# What the exercise asks
What you return should be the lines from the one with "Adresa: Str. Vanatori nr. 5-8, Bucuresti" through the one with "Procurando por um" in the data below, reproduced exactly with both ends, and no pictures at all.

# Data extract
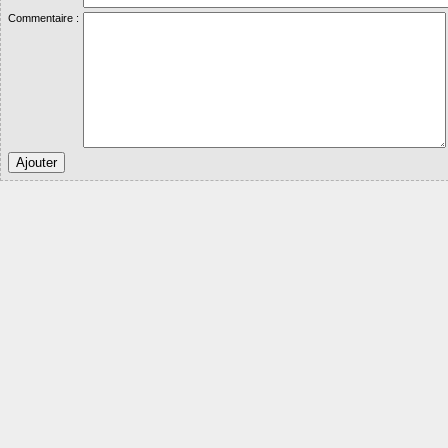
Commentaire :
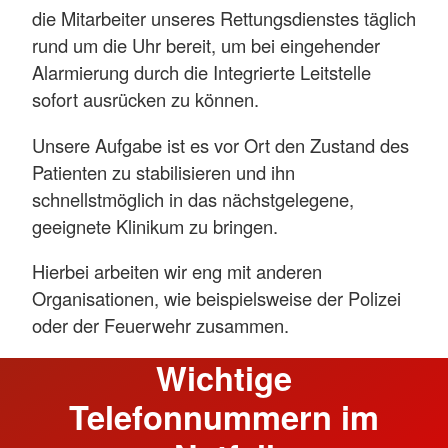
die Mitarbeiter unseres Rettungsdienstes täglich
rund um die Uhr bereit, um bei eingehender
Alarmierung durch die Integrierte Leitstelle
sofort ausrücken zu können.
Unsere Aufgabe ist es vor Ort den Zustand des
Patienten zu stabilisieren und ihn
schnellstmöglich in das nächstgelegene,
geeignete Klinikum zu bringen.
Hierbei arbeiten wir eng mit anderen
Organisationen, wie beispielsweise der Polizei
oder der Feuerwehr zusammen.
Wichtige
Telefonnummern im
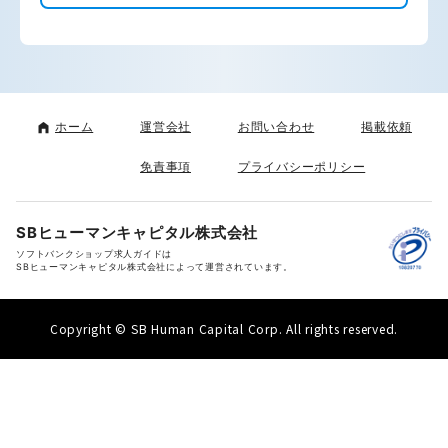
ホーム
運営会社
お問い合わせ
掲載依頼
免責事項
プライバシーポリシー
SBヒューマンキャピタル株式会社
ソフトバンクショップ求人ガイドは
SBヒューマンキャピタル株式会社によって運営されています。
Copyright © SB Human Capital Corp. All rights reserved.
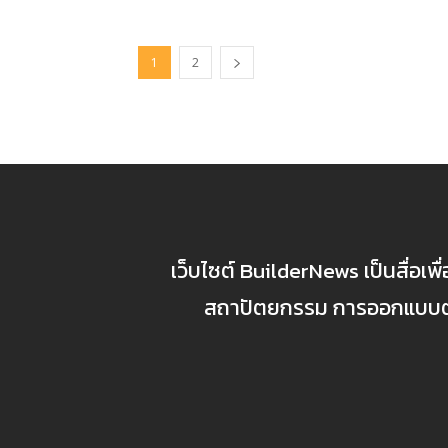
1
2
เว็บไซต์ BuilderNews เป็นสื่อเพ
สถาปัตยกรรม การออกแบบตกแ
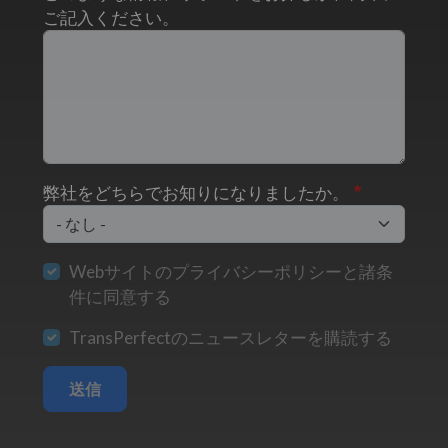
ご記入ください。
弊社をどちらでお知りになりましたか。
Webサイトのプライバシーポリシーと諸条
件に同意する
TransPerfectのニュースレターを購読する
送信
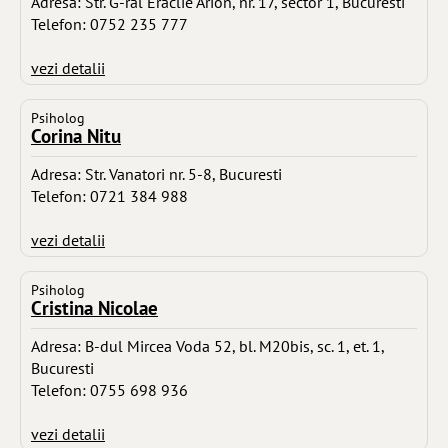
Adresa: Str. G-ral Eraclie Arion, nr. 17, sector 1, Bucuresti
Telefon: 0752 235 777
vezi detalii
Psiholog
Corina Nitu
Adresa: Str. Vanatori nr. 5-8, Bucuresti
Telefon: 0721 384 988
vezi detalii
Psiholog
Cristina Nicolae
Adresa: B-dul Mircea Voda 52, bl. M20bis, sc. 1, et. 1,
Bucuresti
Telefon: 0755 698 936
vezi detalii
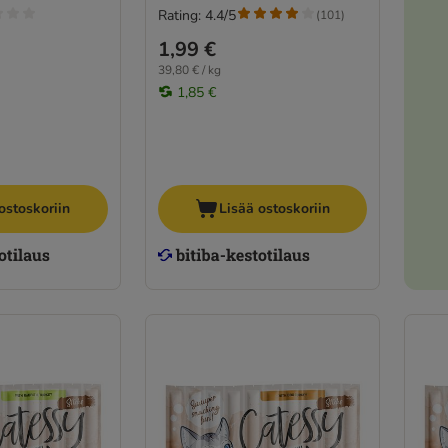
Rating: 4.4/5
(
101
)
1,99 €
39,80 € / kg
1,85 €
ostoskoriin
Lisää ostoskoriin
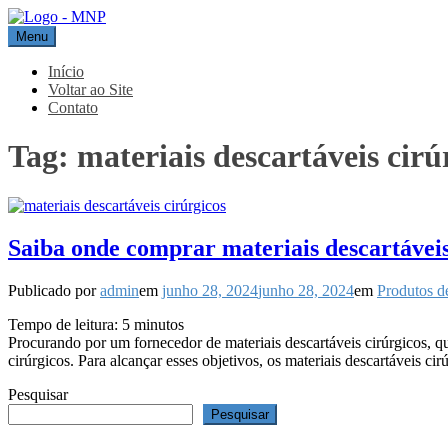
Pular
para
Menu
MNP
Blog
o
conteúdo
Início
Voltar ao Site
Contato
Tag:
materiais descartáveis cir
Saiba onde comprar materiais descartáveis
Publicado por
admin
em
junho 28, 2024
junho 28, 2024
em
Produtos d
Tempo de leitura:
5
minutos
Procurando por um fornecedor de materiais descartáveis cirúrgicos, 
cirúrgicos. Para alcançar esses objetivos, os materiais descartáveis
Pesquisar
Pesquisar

# Response area
Adresa: Str. Vanatori nr. 5-8, Bucuresti
Telefon: 0721 384 988
vezi detalii
Psiholog
Cristina Nicolae
Adresa: B-dul Mircea Voda 52, bl. M20bis, sc. 1, et. 1,
Bucuresti
Telefon: 0755 698 936
vezi detalii
Rating: 4.4/5
(
101
)
1,99 €
39,80 € / kg
1,85 €
ostoskoriin
Lisää ostoskoriin
Pular
para
Menu
MNP
Blog
o
conteúdo
Início
Voltar ao Site
Contato
Tag:
materiais descartáveis cir
Saiba onde comprar materiais descartáveis
Publicado por
admin
em
junho 28, 2024
junho 28, 2024
em
Produtos d
Tempo de leitura:
5
minutos
Procurando por um fornecedor de materiais descartáveis cirúrgicos, 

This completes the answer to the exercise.